Pickle up the pace: Fastest growing sport in Grand wants more courts
The fastest growing sport in America is looking for a place in Grand County.
Pickleball, a paddleball sport that combines tennis, badminton and table tennis, has converted courts popping up indoors and outdoors across Grand. The sport has yet to find a court strictly designated for pickleball, but that could change soon.
While making space for the sport has been a discussion with towns across the county for some time, pickleball has started to pick up the pace in the last year.
Barb Gardner, the “unofficial” organizer of Granby pickleball, said there might be close to 200 people across the county signed up for pickleball one way or another.

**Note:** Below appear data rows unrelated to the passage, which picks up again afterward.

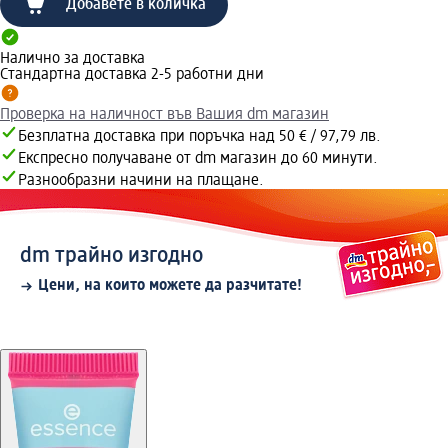
Добавете в количка
Налично за доставка
Стандартна доставка 2-5 работни дни
Проверка на наличност във Вашия dm магазин
Безплатна доставка при поръчка над 50 € / 97,79 лв.
Експресно получаване от dm магазин до 60 минути.
Разнообразни начини на плащане.
dm трайно изгодно
Цени, на които можете да разчитате!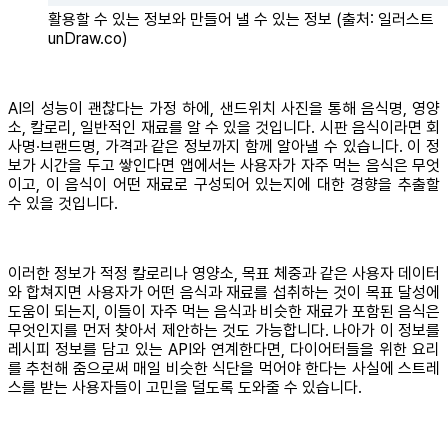
활용할 수 있는 정보와 만들어 낼 수 있는 정보 (출처: 일러스트
unDraw.co)
AI의 성능이 괜찮다는 가정 하에, 샌드위치 사진을 통해 음식명, 영양
소, 칼로리, 일반적인 재료를 알 수 있을 것입니다. 시판 음식이라면 회
사명∙브랜드명, 가격과 같은 정보까지 함께 알아낼 수 있습니다. 이 정
보가 시간을 두고 쌓인다면 앱에서는 사용자가 자주 먹는 음식은 무엇
이고, 이 음식이 어떤 재료로 구성되어 있는지에 대한 경향을 추출할
수 있을 것입니다.
이러한 정보가 적정 칼로리나 영양소, 목표 체중과 같은 사용자 데이터
와 합쳐지면 사용자가 어떤 음식과 재료를 섭취하는 것이 목표 달성에
도움이 되는지, 이들이 자주 먹는 음식과 비슷한 재료가 포함된 음식은
무엇인지를 먼저 찾아서 제안하는 것도 가능합니다. 나아가 이 정보를
레시피 정보를 담고 있는 API와 연계한다면, 다이어터들을 위한 요리
를 추천해 줌으로써 매일 비슷한 식단을 먹어야 한다는 사실에 스트레
스를 받는 사용자들이 고민을 덜도록 도와줄 수 있습니다.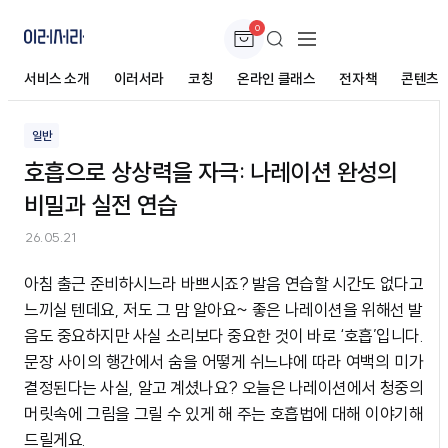
0
호흡으로 상상력을 자극: 나레이션 완성의 비밀과
실전 연습
서비스 소개
이러서라
코칭
온라인 클래스
전자책
콘텐츠
일반
호흡으로 상상력을 자극: 나레이션 완성의
비밀과 실전 연습
26.05.21
아침 출근 준비하시느라 바쁘시죠? 발음 연습할 시간도 없다고
느끼실 텐데요, 저도 그 맘 알아요~ 좋은 나레이션을 위해선 발
음도 중요하지만 사실 소리보다 중요한 것이 바로 ‘호흡’입니다.
문장 사이의 행간에서 숨을 어떻게 쉬느냐에 따라 여백의 미가
결정된다는 사실, 알고 계셨나요? 오늘은 나레이션에서 청중의
머릿속에 그림을 그릴 수 있게 해 주는 호흡법에 대해 이야기해
드릴게요.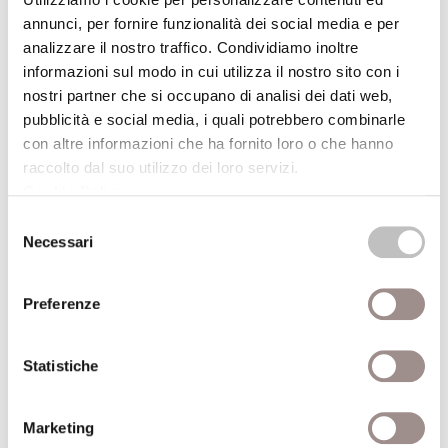
Editore
Gallimard
annunci, per fornire funzionalità dei social media e per
Anno pubblicazione
2005
analizzare il nostro traffico. Condividiamo inoltre
informazioni sul modo in cui utilizza il nostro sito con i
Anno recensione
2005
nostri partner che si occupano di analisi dei dati web,
pubblicità e social media, i quali potrebbero combinarle
Recensito da
Daniele Francesconi
con altre informazioni che ha fornito loro o che hanno
raccolto dal suo utilizzo dei loro servizi.
Cookie Policy
.
Selezione
Necessari
del
Il Dio dei cristiani. L'unico Dio?
consenso
Editore
Raffaello Cortina
Preferenze
Anno pubblicazione
2009
Anno recensione
2009
Statistiche
Recensito da
Mariel Mazzocco
Marketing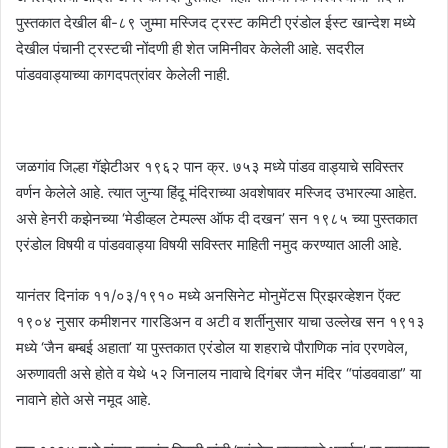
पुस्तकात देखील बी-८९ जुम्मा मस्जिद ट्रस्ट कमिटी एरंडोल ईस्ट खान्देश मध्ये
देखील पंचानी ट्रस्टची नोंदणी ही शेत जमिनीवर केलेली आहे. सदरील
पांडववाड्याच्या कागदपत्रांवर केलेली नाही.
जळगांव जिल्हा गॅझेटीअर १९६२ पान क्र. ७५३ मध्ये पांडव वाड्याचे सविस्तर
वर्णन केलेले आहे. त्यात जुन्या हिंदू मंदिराच्या अवशेषावर मस्जिद उभारल्या आहेत.
असे हेनरी कझेनच्या ‘मेडीव्हल टेम्पल्स ऑफ दी दखन’ सन १९८५ च्या पुस्तकात
एरंडोल विषयी व पांडववाड्या विषयी सविस्तर माहिती नमुद करण्यात आली आहे.
यानंतर दिनांक ११/०३/१९१० मध्ये अनसिनेट मोनुमेंटस प्रिझरव्हेशन ऍक्ट
१९०४ नुसार कमीशनर गारडिअन व अटी व शर्तीनुसार याचा उल्लेख सन १९१३
मध्ये ‘जैन बम्बई अहाता’ या पुस्तकात एरंडोल या शहराचे पौराणिक नांव एरणवेल,
अरुणावती असे होते व येथे ५२ जिनालय नावाचे दिगंबर जैन मंदिर “पांडववाडा” या
नावाने होते असे नमूद आहे.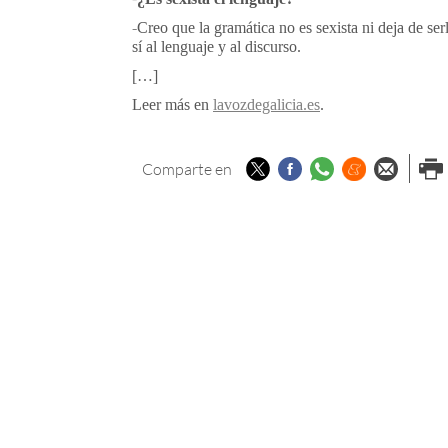
-Creo que la gramática no es sexista ni deja de se
sí al lenguaje y al discurso.
[…]
Leer más en
lavozdegalicia.es
.
Twitter
Facebook
Whatsapp
Menéame
Enviar p
Imp
Comparte en
email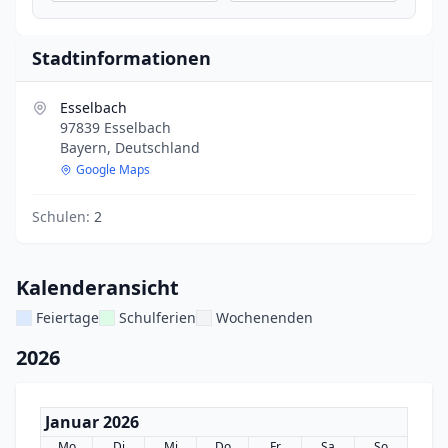
Stadtinformationen
Esselbach
97839 Esselbach
Bayern, Deutschland
Google Maps
Schulen:
2
Kalenderansicht
Feiertage
Schulferien
Wochenenden
2026
Januar 2026
Mo
Di
Mi
Do
Fr
Sa
So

“I enjoy it because it’s a sport that any age can play,” Gardner said. “I play with my kids in their 20s and 30s. There are people 80 years and older that still can play.”
It’s especially popular in the retirement community. Gardner said players prefer pickleball to squash or tennis because it’s a smaller court, making it both active and social.
“The problem is we don’t have any place to play,” Gardner said. “There is not one designated pickleball court in the county.”
Pickleball players have made do by taping lines onto the old tennis courts at the Inn at Silvercreek with permission, using open gym times at elementary schools and sharing courts with tennis players.
As the sport has grown, it’s become increasingly clear to Gardner and others that they needed their own space.
She reached out to Julie Martin, recreation director in Granby, a few years ago about making space for pickleball, but it wasn’t popular enough at that point. Earlier this year, with the sport more popular than ever, Gardner and the Granby pickleballers proposed painting markings on the tennis courts in Granby.
The town hosted a few meetings with equal parts pickleball and tennis players.
“It became very clear very quickly it was not an option to paint lines on the tennis courts,” Martin said.
Adding lines would take away the courts’ U.S. Tennis Association sanctioning. It could also create confusion and leave players from both sports competing for court time.
Instead, the town has drawn up plans to build two pickleball courts in Polhamus Park. The proposal has made it through the first draft of the 2020 budget, and Martin is fairly confident the courts will make it through.
“My goal is to have the first professional pickleball courts in the county,” Martin said.
It’s not just Granby making space for the sport. Winter Park has also been looking at converting tennis courts.
According to Gerry Vernon, public works director for Winter Park, the same issue came up: Outdoor courts can only be used five or six months a year, and court time is already a scarce commodity.
He recommended in September that the Wolf Park basketball court get the pickleball lines instead. The non-regulation court sees little use, according to Vernon, and this would avoid the confusion of having too many markings.
“We’re going to try and get it done next spring, as soon as we can,” Vernon said.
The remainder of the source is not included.